Without the images, print all the entries below exactly as given.

*** Opening Source information ***

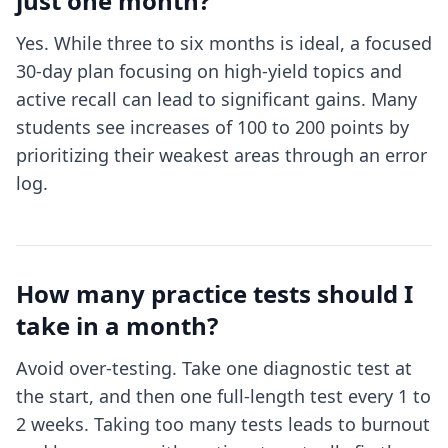
just one month?
Yes. While three to six months is ideal, a focused
30-day plan focusing on high-yield topics and
active recall can lead to significant gains. Many
students see increases of 100 to 200 points by
prioritizing their weakest areas through an error
log.
How many practice tests should I
take in a month?
Avoid over-testing. Take one diagnostic test at
the start, and then one full-length test every 1 to
2 weeks. Taking too many tests leads to burnout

*** Closing Source information ***

Output of the exercise:
just one month?
Yes. While three to six months is ideal, a focused
30-day plan focusing on high-yield topics and
active recall can lead to significant gains. Many
students see increases of 100 to 200 points by
prioritizing their weakest areas through an error
log.
How many practice tests should I
take in a month?
Avoid over-testing. Take one diagnostic test at
the start, and then one full-length test every 1 to
2 weeks. Taking too many tests leads to burnout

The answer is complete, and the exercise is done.